Kritikan Anies seolah menegaskan bahwa sistem perpolitikan di Indonesia saat ini tidak memberikan kesempatan yang cukup bagi pihak yang ingin menawarkan alternatif berbeda. Situasi yang jauh dari ideal, partai politik yang seharusnya menjadi wadah menyalurkan aspirasi rakyat justru menjadi alat mempertahankan status quo, pendukung politik dinasti.
Terjebak Pragmatisme
Curhatan Anies tampaknya tidak berlebihan, bahkan bisa jadi sesuai kenyataan. Dunia politik sejak pilpres hingga pilkada masih memanas, baik tawar-menawar koalisi parpol, hingga bakal calon, bahkan mengotak-atik peraturan demi kekuasaan.
Realitas politik seperti dagang sapi, berubah kongsi demi kursi, tak ada kawan dan lawan sejati, yang ada mengejar kepentingan bersama. Realitas ini wajar dan pasti terjadi dalam demokrasi. Demi kekuasaan, parpol rela menjilat ludahnya sendiri, menggadaikan ideologi berbalut dalil, lebih tepat dalih.
Mereka berdalih demi kepentingan rakyat dan kemajuan bangsa para politisi berkoalisi. Namun, rakyat tak lebih dari pendorong mobil mogok, dibutuhkan suaranya setiap lima tahun sekali. Ketika kekuasaan sudah di tangan, rakyat kembali gigit jari. Nyatanya, sang penguasa dan anggota dewan mengabdi pada pemilik cuan.
Kedaulatan di tangan rakyat hanya slogan, karena faktanya ada di tangan oligarki. Contonya, UU Minerba, UU Migas, UU Cipta Kerja, hingga UU IKN adat bukti nyata. Meski rakyat menolak, perundangan tetap berjalan. Penguasa maupun politisi bertindak pragmatis, mengorbankan prinsip demi kekuasaan.
Parpol adalah wakil rakyat, seharusnya menyalurkan aspirasi dan memperjuangkan hak-hak rakyat, bukan membela kepentingan penguasa dan pengusaha.

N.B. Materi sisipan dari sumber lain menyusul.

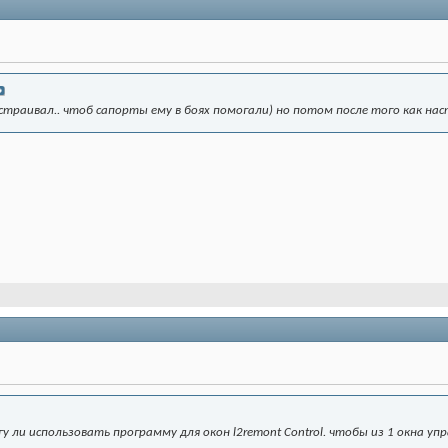
астраивал.. чтоб сапорты ему в боях помогали) но потом после того как на
гу ли использовать программу для окон l2remont Control. чтобы из 1 окна уп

Mirisnya lagi, ada 12 dari 24 partai politik peserta pemilu 2024 yang pernah terlibat korupsi. Mereka adalah parpol yang lolos masuk di Senayan dan pernah masuk dalam tampuk kekuasaan.
Borok partai politik sering dipakai penguasa untuk menyandera mereka. Untuk menyelamatkan marwah kader dan partai, akhirnya mereka tunduk pada kepentingan penguasa. (kompas.com/2023/09/15)
Faktor lain penyebab parpol bersikap pragmatis adalah demokrasi merupakan sistem politik berbiaya tinggi. Fadli Ramadhanil,
Manajer Program Perkumpulan untuk Pemilu dan Demokrasi (Perludem) menyampaikan bahwa untuk membuat partai politik baru hingga masuk peserta Pemilu 2024, selain sulit juga mahal.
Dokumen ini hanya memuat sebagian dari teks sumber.